Dans la ligne 4 du métro parisien, vers 6 heures du matin, plusieurs personnes, les yeux clos, tentent de grappiller quelques minutes de sommeil supplémentaires. Si la plupart sont en route pour le travail en ce lundi 8 juillet, Maé, 25 ans, n’a de son côté pas dormi de la nuit : le jeune homme a fait la fête non-stop avec ses amis à Châtelet pour fêter la victoire de la gauche aux législatives. On le rencontre assis sur un siège sur le quai. «On a bu des verres et discuté pendant des heures, ça nous a fait un bien fou : on était tellement soulagés», dit l’étudiant, les yeux brillants sous ses sourcils blond platine. Ce 8 juillet a un goût de lendemains qui chantent pour Maé, jeune homme trans qui «s’attendait vraiment, au regard du premier tour, à ce que l’extrême droite soit victorieuse». «Quand on a vu les résultats, ça a été une délivrance incroyable : on va pouvoir continuer à exister de manière ubuesque», sourit celui qui, la semaine dernière, est allé tracter trois fois pour le NFP et compte bien continuer à se mobiliser : «On l’a vu hier : quand la gauche est unie, ça fonctionne. Il y a forcément un espoir qui renaît pour l’élection présidentielle de 2027.» D’ici là, Maé a bien mérité de se reposer un peu : il lui tarde «d’aller faire un câlin à son chat», puis de se glisser dans son lit et de «s’endormir heureux».
Analyse
Kissima, lui, rentre du travail. L’homme de 54 ans, qui a aussi voté NFP, est «soulagé» de l’issue de ce second tour. Cet agent de quai chez DHL est peu prolixe : il est fatigué et pressé d’arriver chez lui. Il nous dit gentiment au revoir et reprend sa partie de Candy Crush. Un autre usager du métro, lui, regarde les résultats des élections sur son téléphone. D’autres écoutent de la musique ou visionnent des vidéos sur les réseaux sociaux, somme toute comme un lundi matin classique.

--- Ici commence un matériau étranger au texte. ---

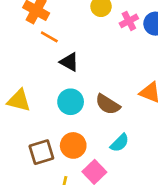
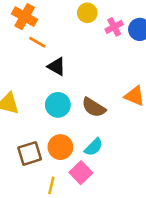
cyan semicircle: (120, 143) -> (94, 147), moved

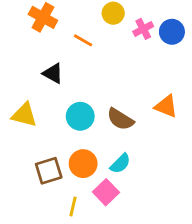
orange line: (37, 42) -> (83, 40), moved
black triangle: (57, 67) -> (53, 73), moved

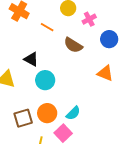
blue circle: (172, 32) -> (109, 39), moved
black triangle: (53, 73) -> (31, 59), moved
brown semicircle: (120, 119) -> (73, 45), moved

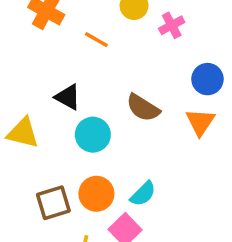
blue circle: (109, 39) -> (207, 79), moved
brown semicircle: (73, 45) -> (143, 108), moved
orange triangle: (105, 73) -> (200, 122), turned 42

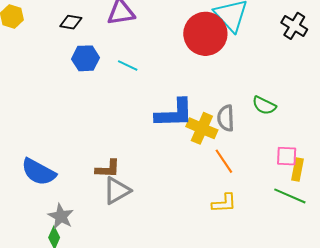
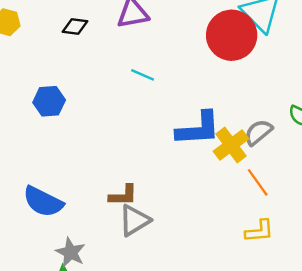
blue hexagon: (86, 58) -> (49, 101), moved
gray semicircle: (226, 118) -> (258, 132), turned 55
yellow cross: (202, 128) -> (231, 145), turned 32

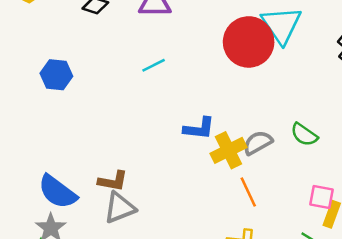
cyan line: (143, 75) -> (154, 65), turned -60
blue L-shape: (198, 129) -> (199, 128), size x0.7
blue semicircle: (43, 202) -> (57, 192), moved

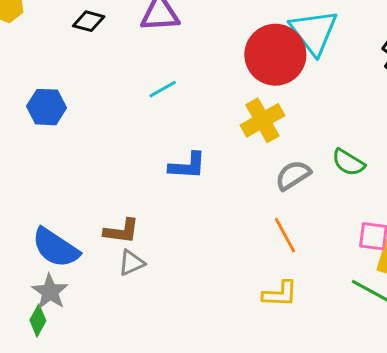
blue L-shape: (199, 128) -> (187, 166), moved
yellow cross: (228, 150) -> (262, 120), moved
gray triangle: (120, 208) -> (131, 263), size x0.7

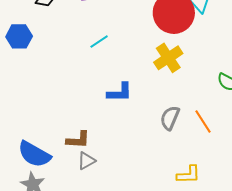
blue hexagon: (47, 107) -> (19, 36), moved
gray semicircle: (293, 175) -> (170, 118), moved, turned -30
orange line: (285, 235) -> (203, 122), moved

«Je n’ai pas tout suivi : je n’ai pas le droit de vote», nous explique une jeune femme de 35 ans. Arrivée en France en 2018, cette femme de ménage malienne se dit tout de même «contente que l’extrême droite ne soit pas passée : la suppression du droit du sol, leur discours sur l’immigration… Tout cela n’est pas souhaitable». Atou, elle aussi femme de ménage originaire du Mali, est au bord des larmes au moment de nous parler : la vingtenaire a «eu très peur». «Après avoir donné ma voix au NFP au premier tour, je ne suis même pas allée voter au second : j’avais perdu espoir. Je m’attendais déjà à devoir partir de France, quand bien même j’ai la nationalité française. Mes amis m’ont remonté les bretelles, je ne suis pas fière : aux prochaines élections, c’est sûr, j’irai voter !» Et d’ajouter, la voix étranglée : «Les discours xénophobes, racistes, on y était déjà habitués avant. Mais la perspective de l’extrême droite au pouvoir, c’est encore autre chose. Je suis vraiment très contente ce matin.»
A la sortie du métro, au niveau de la gare Montparnasse, on croise Fabrice, un éboueur de 45 ans. Tout en nettoyant le sol jonché de mégots avec un balai, cet homme noir nous indique avoir voté RN. «Certaines personnes ont été choquées : tout de même, passer de la première à la troisième place en seulement une semaine…» D’habitude, il vote un coup à gauche, un coup à droite. Cette fois-ci, il a souhaité «tenter autre chose» : «J’ai voulu voir si le RN allait pouvoir changer les choses. Les politiques, ils ne tiennent jamais leurs promesses. A mon avis, à l’Assemblée nationale, ça va être la guerre étant donné qu’il n’y a pas de majorité absolue.» Non loin de lui, plusieurs affiches en faveur du Nouveau Front populaire sont collées sur un mur. L’une d’elles dit ceci, répondant aux aspirations de Fabrice : «Votez Nouveau Front populaire pour tout changer.»